• Problem:
Beginning at the line containing "James Edward Sample, Maeve Mcgovern, Liv", repeat each line below exactly up to and including the line containing "Dijon - Fabher". Do not repeat the pictures.

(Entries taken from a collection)
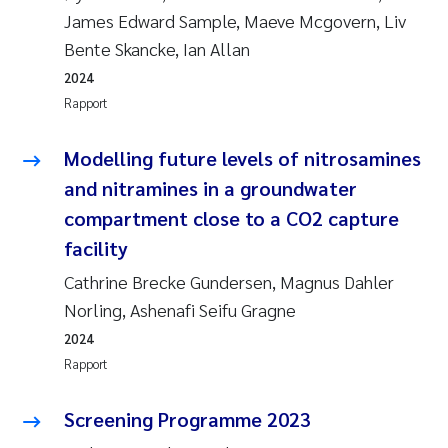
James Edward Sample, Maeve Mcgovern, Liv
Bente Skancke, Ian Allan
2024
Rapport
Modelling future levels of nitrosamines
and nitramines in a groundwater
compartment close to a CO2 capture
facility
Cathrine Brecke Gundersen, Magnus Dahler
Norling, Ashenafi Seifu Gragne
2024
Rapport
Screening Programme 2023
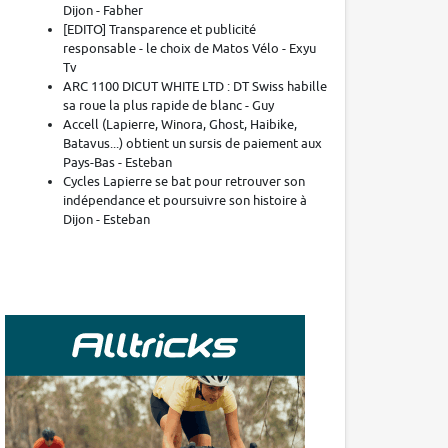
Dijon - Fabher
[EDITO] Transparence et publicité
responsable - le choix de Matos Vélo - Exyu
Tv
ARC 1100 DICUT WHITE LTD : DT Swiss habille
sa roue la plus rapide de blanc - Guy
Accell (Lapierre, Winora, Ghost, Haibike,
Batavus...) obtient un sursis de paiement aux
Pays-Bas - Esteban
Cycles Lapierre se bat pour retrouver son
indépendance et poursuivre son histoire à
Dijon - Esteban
--
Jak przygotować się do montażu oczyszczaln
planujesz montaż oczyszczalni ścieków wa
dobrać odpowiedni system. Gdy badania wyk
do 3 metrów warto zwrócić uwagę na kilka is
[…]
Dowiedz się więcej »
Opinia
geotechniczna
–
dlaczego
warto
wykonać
...
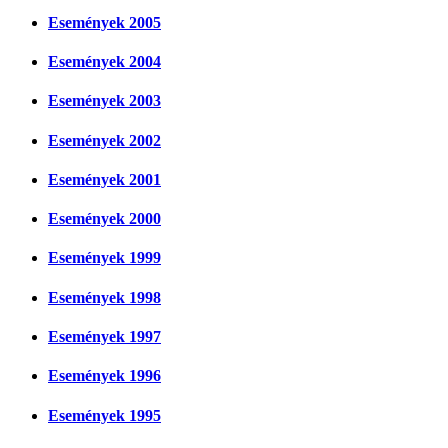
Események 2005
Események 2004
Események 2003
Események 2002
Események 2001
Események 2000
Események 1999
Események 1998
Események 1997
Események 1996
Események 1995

• Output:
James Edward Sample, Maeve Mcgovern, Liv
Bente Skancke, Ian Allan
2024
Rapport
Modelling future levels of nitrosamines
and nitramines in a groundwater
compartment close to a CO2 capture
facility
Cathrine Brecke Gundersen, Magnus Dahler
Norling, Ashenafi Seifu Gragne
2024
Rapport
Screening Programme 2023
Dijon - Fabher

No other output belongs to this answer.